# Red Tegu



## Tom (Mar 28, 2010)

Guess who finally woke up from hibernation today. Ginger. First time up to bask for her. I told her about all the new roaches for her to eat that I've gotten since she went to sleep, but she didn't seem the least bit interested.


----------



## Meg90 (Mar 28, 2010)

Very nice! I WISH Cleo had hibernated! She's such a little terror with all her new spring energy! She'd be a smaller terror if she'd have gone down.


----------



## spikethebest (Mar 29, 2010)

nice pic! was she hiberating in your reptile room?


----------



## Tom (Mar 29, 2010)

spikethebest said:


> nice pic! was she hiberating in your reptile room?
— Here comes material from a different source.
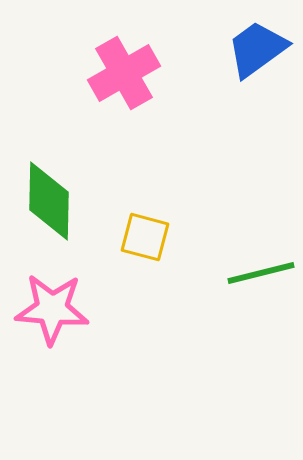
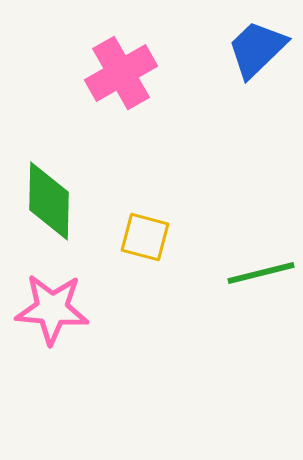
blue trapezoid: rotated 8 degrees counterclockwise
pink cross: moved 3 px left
At 80 degrees?! No silly, in my garage.


----------



## ReptileBuddies (Mar 29, 2010)

She is absolutely gorgeous


----------



## ChiKat (Mar 29, 2010)

What a cool looking girl


----------



## dreadyA (Mar 29, 2010)

Tom said:


> spikethebest said:
> 
> 
> > nice pic! was she hiberating in your reptile room?
> ...


haha. She's quite a looker.


----------



## Tom (Mar 29, 2010)

I have to be honest. I won't know if she is a she for a while longer. My little girl just wanted to name her Ginger, so we did. They grow really fast. I'll post pics with a size reference over the summer.


----------



## Cameron (Apr 6, 2010)

nice man! i tried and tried to get my B&W to hibernate, but he wouldn't. now he's huge.


----------



## Tom (Apr 6, 2010)

Red Earth Exotics said:


> nice man! i tried and tried to get my B&W to hibernate, but he wouldn't. now he's huge.



Mine did that one year. I just left them cold and covered their enclosure anyway. They eventually dug in and went to sleep after about 4 weeks with temps in the low 50's.


----------